# Can you feather drywall seams over existing paintjob?



## joecaption (Nov 30, 2011)

Can you sand it out yes, is that the best way depends on just how high these
humps are.
How wide would you guess did he make the seams?
Got any pictures?

Any new drywall should have been primed and painted to coats, not the so called primer in one.


----------



## wildhic (Nov 27, 2011)

thankyou for the quick reply.

I will try to get some pictures uploaded when i get home.

The seams are ~12" wide, 6" on each side. A 12" knife has ~1/8" gap at the crown.

If it turns out I do need to sand it all down, what would be my non-pro sander option? I own a RO palm sander but that's it.


----------



## princelake (Feb 19, 2012)

i would just give them a light scuff and feather out all the nasties. the only issues i for see is that you may get some bubbling and you can prime the area where you plan on applying the mud. second if there is no primer under that paint theres a good chance that the paint will peel off in almost sheets. in the future if you bump or scrap the wall or even drag your drywall knife on it that paint will peel like a banana. there is no magic fix for this other then when it occurs peel it till it stops. skim prime paint. you will be reminded of this hack for years to come.


----------



## ToolSeeker (Sep 19, 2012)

monkeesee said:


> Hola,
> 
> The [expletive] person who mudded and painted my basement did not feather the perpendicular butt joints and so there are these attractive looking 4' long bumps every 6-8 feet.
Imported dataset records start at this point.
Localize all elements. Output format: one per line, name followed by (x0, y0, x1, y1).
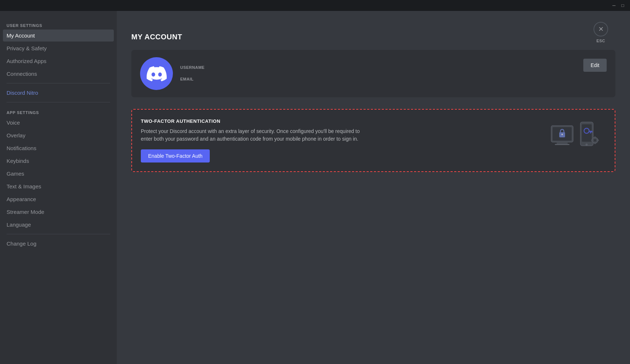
discord-logo-icon (147, 64, 167, 84)
svg-point-14 (594, 139, 596, 142)
sidebar-item-my-account[interactable]: My Account (3, 30, 114, 42)
avatar-inner (140, 57, 173, 90)
sidebar-item-label: Authorized Apps (7, 58, 46, 64)
sidebar-item-keybinds[interactable]: Keybinds (3, 155, 114, 167)
twofa-description: Protect your Discord account with an ext… (141, 128, 367, 143)
sidebar: USER SETTINGS My Account Privacy & Safet… (0, 11, 117, 364)
sidebar-item-label: Notifications (7, 145, 36, 151)
twofa-section: TWO-FACTOR AUTHENTICATION Protect your D… (131, 109, 615, 172)
sidebar-item-label: Privacy & Safety (7, 45, 47, 51)
settings-container: USER SETTINGS My Account Privacy & Safet… (0, 11, 630, 364)
sidebar-item-voice[interactable]: Voice (3, 117, 114, 129)
svg-rect-2 (555, 144, 569, 145)
twofa-illustration (548, 118, 606, 151)
esc-label: ESC (596, 39, 605, 43)
sidebar-item-label: Games (7, 171, 24, 177)
twofa-title: TWO-FACTOR AUTHENTICATION (141, 118, 540, 124)
enable-2fa-button[interactable]: Enable Two-Factor Auth (141, 149, 210, 163)
svg-point-8 (585, 144, 588, 146)
account-info: USERNAME EMAIL (180, 65, 607, 82)
sidebar-item-notifications[interactable]: Notifications (3, 142, 114, 154)
security-illustration-icon (548, 118, 606, 151)
sidebar-item-streamer-mode[interactable]: Streamer Mode (3, 206, 114, 218)
sidebar-item-label: Overlay (7, 132, 26, 138)
page-title: MY ACCOUNT (131, 33, 615, 41)
sidebar-item-label: Streamer Mode (7, 209, 44, 215)
edit-button[interactable]: Edit (583, 59, 607, 72)
minimize-button[interactable]: ─ (610, 1, 618, 10)
sidebar-item-privacy-safety[interactable]: Privacy & Safety (3, 42, 114, 54)
username-field-group: USERNAME (180, 65, 607, 70)
sidebar-item-label: Voice (7, 120, 20, 126)
close-button[interactable]: ✕ (594, 22, 608, 36)
sidebar-item-label: Appearance (7, 196, 36, 202)
email-field-group: EMAIL (180, 77, 607, 82)
account-card: USERNAME EMAIL Edit (131, 50, 615, 97)
content-area: MY ACCOUNT USERNAME EMAIL (117, 11, 630, 364)
sidebar-item-label: Keybinds (7, 158, 29, 164)
avatar (140, 57, 173, 90)
svg-rect-17 (591, 140, 593, 141)
close-area: ✕ ESC (594, 22, 608, 43)
username-label: USERNAME (180, 65, 607, 70)
sidebar-item-games[interactable]: Games (3, 168, 114, 180)
svg-rect-18 (597, 140, 599, 141)
sidebar-item-label: My Account (7, 32, 35, 39)
sidebar-item-label: Text & Images (7, 183, 41, 189)
twofa-content: TWO-FACTOR AUTHENTICATION Protect your D… (141, 118, 540, 163)
sidebar-item-language[interactable]: Language (3, 219, 114, 231)
sidebar-divider-1 (7, 83, 110, 83)
sidebar-item-label: Discord Nitro (7, 90, 38, 96)
svg-rect-15 (595, 137, 596, 138)
titlebar: ─ □ (0, 0, 630, 11)
sidebar-item-discord-nitro[interactable]: Discord Nitro (3, 87, 114, 99)
svg-rect-16 (595, 142, 596, 144)
sidebar-divider-3 (7, 234, 110, 234)
sidebar-item-overlay[interactable]: Overlay (3, 129, 114, 141)
sidebar-item-authorized-apps[interactable]: Authorized Apps (3, 55, 114, 67)
sidebar-item-connections[interactable]: Connections (3, 68, 114, 80)
maximize-button[interactable]: □ (618, 1, 627, 10)
user-settings-header: USER SETTINGS (3, 21, 114, 29)
sidebar-item-label: Change Log (7, 240, 36, 247)
sidebar-item-text-images[interactable]: Text & Images (3, 180, 114, 192)
svg-rect-1 (557, 142, 568, 144)
svg-point-5 (561, 134, 563, 135)
sidebar-divider-2 (7, 102, 110, 102)
sidebar-item-change-log[interactable]: Change Log (3, 238, 114, 250)
sidebar-item-label: Language (7, 222, 31, 228)
sidebar-item-label: Connections (7, 71, 37, 77)
sidebar-item-appearance[interactable]: Appearance (3, 193, 114, 205)
svg-rect-11 (591, 131, 592, 133)
email-label: EMAIL (180, 77, 607, 81)
app-settings-header: APP SETTINGS (3, 108, 114, 116)
svg-rect-12 (590, 132, 591, 133)
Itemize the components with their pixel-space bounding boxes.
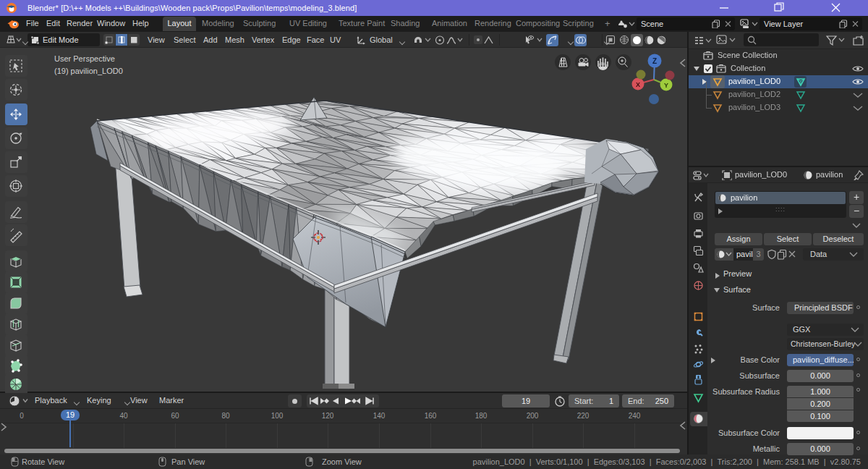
svg-text:Y: Y (664, 82, 668, 89)
svg-text:X: X (636, 81, 640, 88)
svg-text:Z: Z (652, 57, 657, 65)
I have looked around and understand I will have to redo the seams, but here are my questions:
> 
> ...


1-Yes sand down to the tape or almost- see #4
2-Yes you will need to prime and re-coat.Although this is bad paint I don't believe it is going to peel easily. Try, but probably just prime and recoat. On red wall try a gray primer.
3-Yes Be careful to remember thin coats, and feather out farther with each one.
4-Not sure what you mean by ripples but if they come out as you sand, good. If they do not, bad, as this probably means the paper tape is wrinkled or has air bubbles in it. If this proves too be the case remove the tape and start over.


----------



## wildhic (Nov 27, 2011)

ToolSeeker said:


> 1-Yes sand down to the tape or almost- see #4
> 2-Yes you will need to prime and re-coat.Although this is bad paint I don't believe it is going to peel easily. Try, but probably just prime and recoat. On red wall try a gray primer.
> 3-Yes Be careful to remember thin coats, and feather out farther with each one.
> 4-Not sure what you mean by ripples but if they come out as you sand, good. If they do not, bad, as this probably means the paper tape is wrinkled or has air bubbles in it. If this proves too be the case remove the tape and start over.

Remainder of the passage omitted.